= Ring ground =

A ring ground is a type of electrical ground that is used to protect buildings and equipment from damage due to electrical surges. Ring grounds are typically used as protection against lightning strikes. They are also known as ground rings, although this term may also be applied to grounding rings that are installed in metal pipe systems to protect electrical devices such as flow meters.

==Construction==

A ring ground is typically constructed from a fairly large wire that is buried at least a few feet underground. The ring ground will usually encircle the entire building that it is trying to protect. The ring ground is used as the base of the entire building's ground system, and all components of the building's ground system, including the building structure, are connected to the ground ring. In the U.S., the National Electrical Code specifies that ring grounds must be constructed from #2 or thicker wire, must be buried at least 2 1/2 feet underground, and must have at least 20 feet of exposed copper to ensure good electrical contact with the earth. Ring grounds should be installed beyond the building's drip line to prevent corrosion of the ring's metal.

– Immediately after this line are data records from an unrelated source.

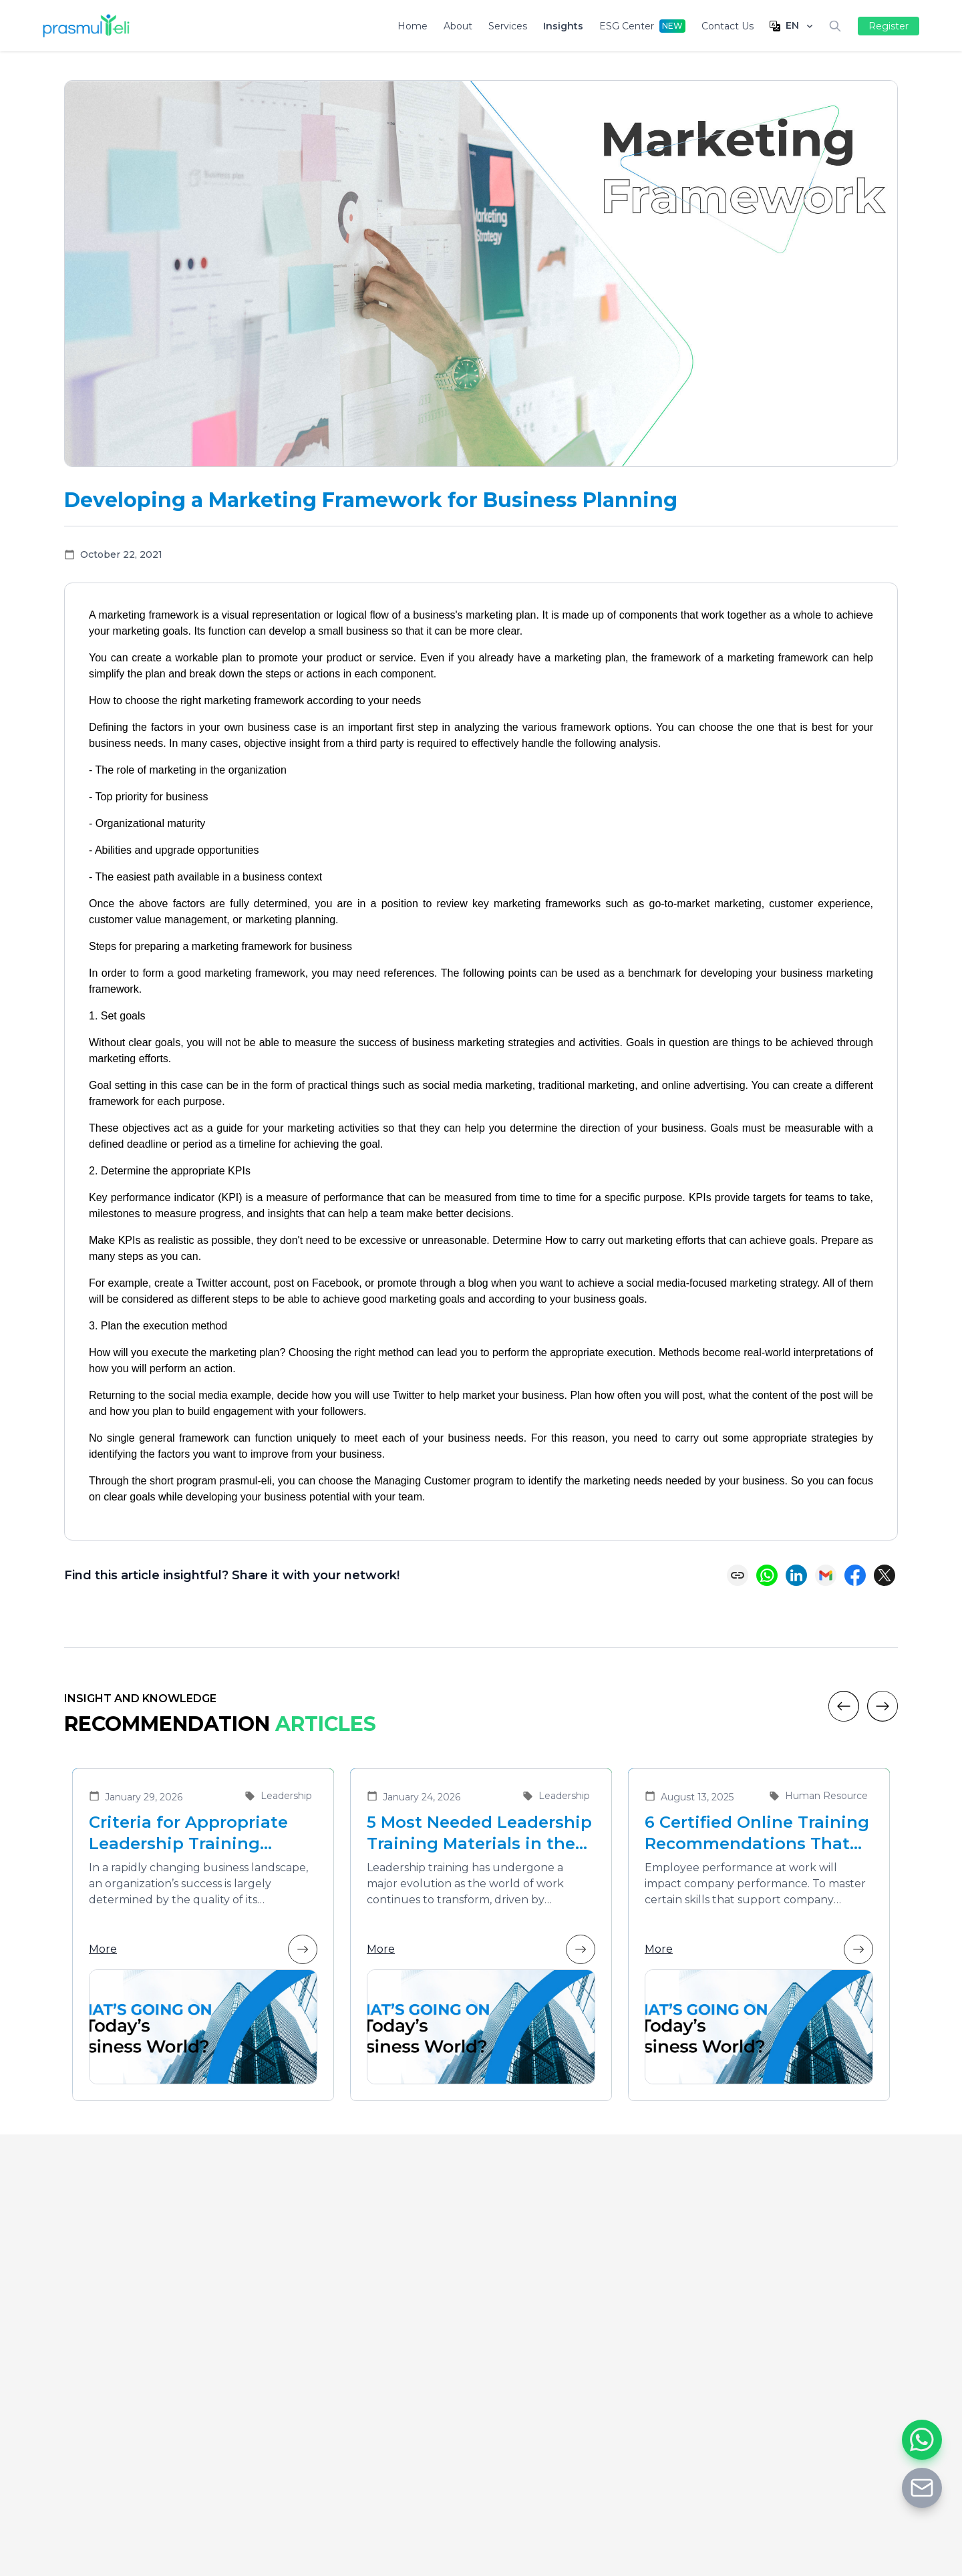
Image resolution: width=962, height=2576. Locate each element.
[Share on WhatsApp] (767, 1575)
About (458, 26)
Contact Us (727, 26)
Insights (563, 26)
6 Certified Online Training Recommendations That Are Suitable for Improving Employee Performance (757, 1833)
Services (507, 26)
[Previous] (843, 1706)
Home (412, 26)
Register (888, 26)
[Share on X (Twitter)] (884, 1575)
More (203, 1949)
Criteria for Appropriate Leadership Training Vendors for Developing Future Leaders (189, 1833)
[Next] (882, 1706)
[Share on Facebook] (855, 1575)
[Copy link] (737, 1575)
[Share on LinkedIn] (796, 1575)
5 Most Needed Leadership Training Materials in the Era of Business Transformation (479, 1833)
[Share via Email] (825, 1575)
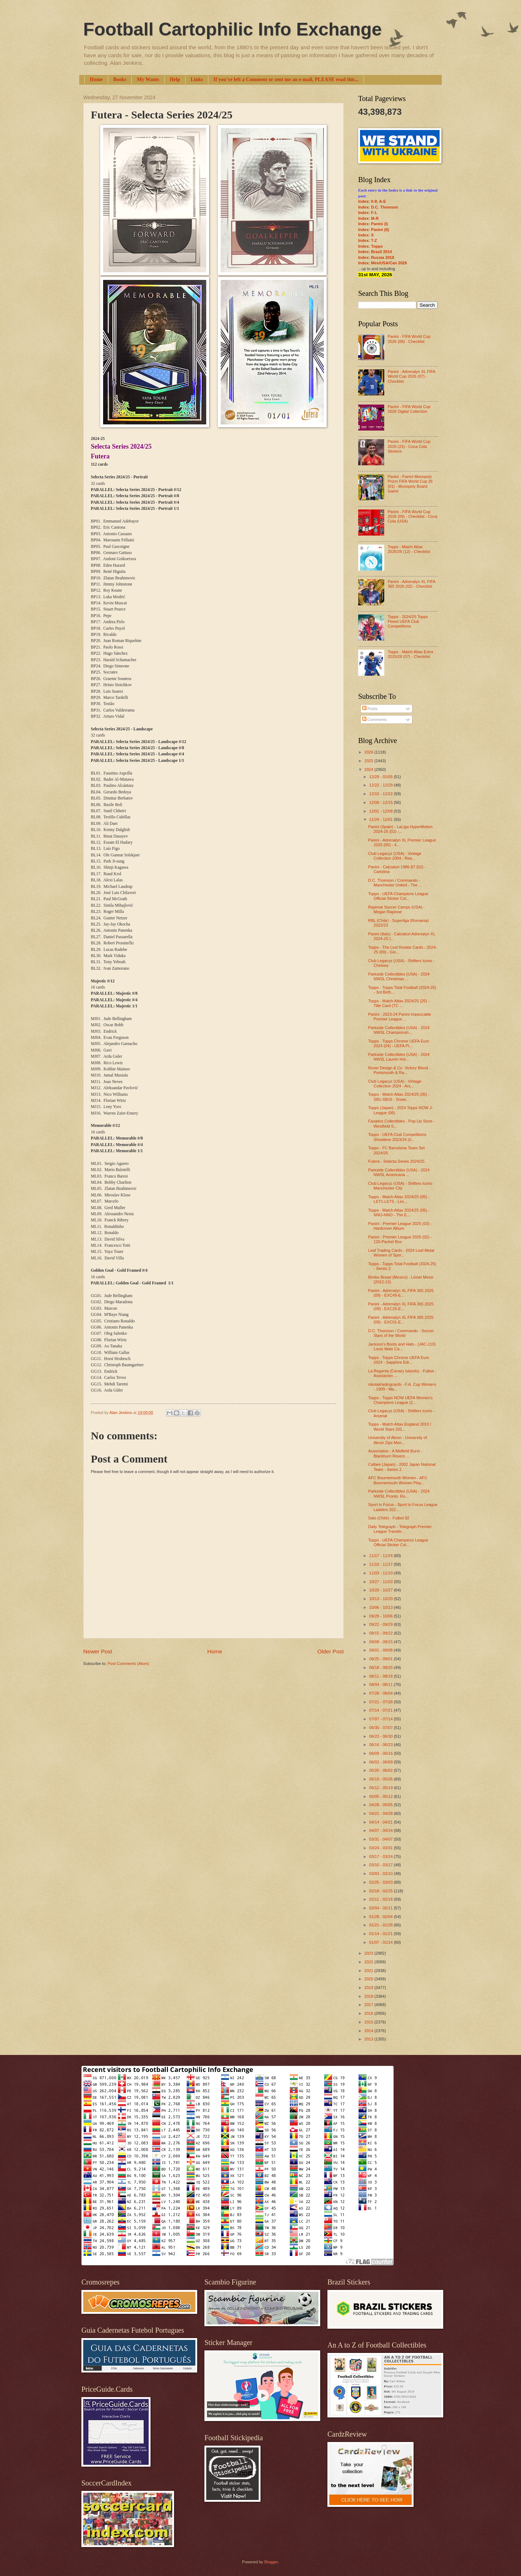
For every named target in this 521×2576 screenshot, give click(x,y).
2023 (369, 1953)
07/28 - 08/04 (381, 1693)
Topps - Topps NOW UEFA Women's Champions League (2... (400, 1400)
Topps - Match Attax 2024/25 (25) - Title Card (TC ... (398, 1003)
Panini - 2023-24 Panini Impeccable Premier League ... (399, 1016)
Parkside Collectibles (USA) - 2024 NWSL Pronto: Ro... (399, 1493)
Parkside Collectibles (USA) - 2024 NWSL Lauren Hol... (399, 1056)
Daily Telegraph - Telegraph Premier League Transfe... (400, 1529)
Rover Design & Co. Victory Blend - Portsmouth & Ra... (399, 1070)
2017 (369, 2004)
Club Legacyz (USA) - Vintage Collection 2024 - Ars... (395, 1083)
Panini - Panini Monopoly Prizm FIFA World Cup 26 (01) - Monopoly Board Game (409, 483)
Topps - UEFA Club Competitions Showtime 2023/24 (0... (397, 1136)
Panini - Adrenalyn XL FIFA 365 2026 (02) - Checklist (411, 583)
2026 (369, 752)
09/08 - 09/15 (381, 1642)
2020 (369, 1979)
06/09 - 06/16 (381, 1753)
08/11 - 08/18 (381, 1676)
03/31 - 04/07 (381, 1839)
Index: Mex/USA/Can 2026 (382, 263)
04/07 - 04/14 (381, 1830)
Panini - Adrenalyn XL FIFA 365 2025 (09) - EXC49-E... (401, 1292)
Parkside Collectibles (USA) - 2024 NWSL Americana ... (399, 1172)
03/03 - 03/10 (381, 1873)
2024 (369, 769)
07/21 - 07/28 (381, 1702)
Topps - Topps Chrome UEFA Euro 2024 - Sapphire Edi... (398, 1359)
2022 (369, 1962)
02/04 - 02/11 (381, 1908)
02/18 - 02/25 (381, 1891)
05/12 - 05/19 (381, 1788)
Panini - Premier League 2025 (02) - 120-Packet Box (400, 1239)
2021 (369, 1970)
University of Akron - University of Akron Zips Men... (397, 1439)
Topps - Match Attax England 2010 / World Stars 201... (399, 1426)
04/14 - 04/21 (381, 1822)
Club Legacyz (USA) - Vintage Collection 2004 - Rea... (395, 855)
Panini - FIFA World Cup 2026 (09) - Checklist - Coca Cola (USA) (412, 516)
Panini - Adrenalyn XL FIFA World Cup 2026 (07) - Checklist (411, 376)
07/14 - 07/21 (381, 1710)
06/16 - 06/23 (381, 1744)
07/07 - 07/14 (381, 1719)
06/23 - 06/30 (381, 1736)
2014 (369, 2031)
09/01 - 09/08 (381, 1650)
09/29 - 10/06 (381, 1616)
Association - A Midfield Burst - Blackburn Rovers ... (395, 1453)
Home (96, 79)
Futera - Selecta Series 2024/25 (396, 1161)
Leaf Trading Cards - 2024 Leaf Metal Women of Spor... (401, 1252)
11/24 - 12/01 (381, 819)
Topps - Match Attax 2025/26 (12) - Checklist (408, 549)
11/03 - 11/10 (381, 1573)
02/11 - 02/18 (381, 1899)
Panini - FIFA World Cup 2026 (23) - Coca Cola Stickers (408, 446)
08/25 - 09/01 (381, 1659)
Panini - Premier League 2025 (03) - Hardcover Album (400, 1225)
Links (197, 79)
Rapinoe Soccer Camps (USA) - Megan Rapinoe (396, 909)
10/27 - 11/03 (381, 1581)
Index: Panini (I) (373, 224)
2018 (369, 1996)
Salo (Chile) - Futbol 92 (388, 1518)
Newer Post (97, 1651)
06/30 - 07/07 (381, 1727)
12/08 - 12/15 (381, 802)
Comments (374, 719)
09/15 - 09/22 (381, 1633)
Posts (370, 708)
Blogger (271, 2562)
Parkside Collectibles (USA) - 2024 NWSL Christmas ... (399, 976)
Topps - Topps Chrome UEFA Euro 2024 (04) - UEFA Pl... (398, 1043)
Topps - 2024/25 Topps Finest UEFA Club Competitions (407, 621)
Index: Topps (370, 246)
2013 (369, 2039)
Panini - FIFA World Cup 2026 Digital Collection (408, 409)
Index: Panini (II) (373, 229)
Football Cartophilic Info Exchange (232, 29)
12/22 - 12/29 (381, 785)
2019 (369, 1987)
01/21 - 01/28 (381, 1925)
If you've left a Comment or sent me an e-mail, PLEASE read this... (286, 79)
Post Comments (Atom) (128, 1663)
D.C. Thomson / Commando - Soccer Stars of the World (401, 1333)
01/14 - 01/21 (381, 1933)
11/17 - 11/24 (381, 1555)
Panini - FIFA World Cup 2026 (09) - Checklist (408, 338)
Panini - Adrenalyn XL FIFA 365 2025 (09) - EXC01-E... (401, 1319)
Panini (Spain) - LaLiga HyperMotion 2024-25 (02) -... (400, 829)
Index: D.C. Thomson (378, 207)
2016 (369, 2013)
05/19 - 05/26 (381, 1779)
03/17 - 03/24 (381, 1856)
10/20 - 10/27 (381, 1590)
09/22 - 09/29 (381, 1624)
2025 (369, 761)
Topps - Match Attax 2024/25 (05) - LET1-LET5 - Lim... (398, 1199)
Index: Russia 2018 (376, 257)
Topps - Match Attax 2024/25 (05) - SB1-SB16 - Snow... (398, 1096)
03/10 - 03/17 (381, 1865)
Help (175, 79)
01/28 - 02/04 (381, 1916)
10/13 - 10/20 (381, 1599)
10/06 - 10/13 (381, 1607)
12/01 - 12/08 (381, 811)
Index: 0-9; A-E (372, 201)
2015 (369, 2022)
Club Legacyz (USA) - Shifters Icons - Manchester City (401, 1185)
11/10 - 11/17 (381, 1564)
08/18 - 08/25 (381, 1667)
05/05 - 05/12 (381, 1796)
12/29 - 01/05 (381, 777)
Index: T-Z (367, 240)
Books (120, 79)
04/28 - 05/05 (381, 1805)
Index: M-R (368, 218)
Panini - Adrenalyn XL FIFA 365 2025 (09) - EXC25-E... (401, 1306)
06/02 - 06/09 (381, 1762)
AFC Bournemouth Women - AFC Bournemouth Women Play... (398, 1480)
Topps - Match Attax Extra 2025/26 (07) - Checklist (410, 654)
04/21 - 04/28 (381, 1813)
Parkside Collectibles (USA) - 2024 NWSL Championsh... (399, 1030)
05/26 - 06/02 (381, 1770)
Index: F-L (367, 212)
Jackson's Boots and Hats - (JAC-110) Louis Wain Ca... (402, 1346)
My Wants (148, 79)
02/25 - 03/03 (381, 1882)
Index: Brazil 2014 (375, 251)
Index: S (366, 235)
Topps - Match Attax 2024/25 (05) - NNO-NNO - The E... (398, 1212)
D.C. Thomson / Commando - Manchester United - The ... (395, 882)
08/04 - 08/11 (381, 1684)
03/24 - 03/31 (381, 1848)
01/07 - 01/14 (381, 1942)
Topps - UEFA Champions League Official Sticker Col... (398, 896)
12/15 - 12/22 (381, 794)
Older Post (330, 1651)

Ring grounds are very commonly used around communications equipment such as cell phone towers, police radio towers, and other types of radio towers and equipment buildings. They are also often used to protect computer data centers.

==Halo Ground==

A halo ground is a type of ring ground that, instead of being installed outside and underground, is installed inside, near the top of a building or structure. The ground reference for all equipment inside the area being protected is separate from the halo. The halo is connected to the main building ground, which may include an underground ring ground outside the building, with vertical conductors especially in the corners of the building. Electrical equipment is also often placed in fully enclosed metal cabinets, which function as Faraday cages to further protect the equipment. The halo may be connected to structural metallic elements such as door frames, building steel, window frames, and air conditioning vents.

A typical halo ground is constructed of #2 insulated copper wire and is installed six inches below the ceiling, and entirely encircles the area that it is protecting.

==Theory of Operation==

When an electrical conductor moves through a magnetic field, an electric current is induced into the conductor. The same thing also happens when the electrical conductor is stationary and the magnetic field is moving. This is known as electromagnetic induction, and is the underlying principle used in the construction of electrical generators.

When lightning strikes a metal tower or strikes near a building containing electrical equipment, a large, rapidly changing magnetic field is generated. This magnetic field induces current onto power lines, often disrupting electrical service, and also induces current into other electrical conductors such as electrical equipment and even structural metal used in construction, such as rebar used to reinforce concrete. These induced currents can easily damage electronic equipment.

Halo grounds and ring grounds are placed around the areas to be protected so that the magnetic field will encounter these conductors first. Energy from the magnetic field creates currents in the halo and ring ground, and this current is then safely shunted into the earth so that it does not harm equipment inside the protected building. Since most of the energy in the magnetic field is used up in the creation of these currents, very little energy is left over to create damaging currents inside the protected building.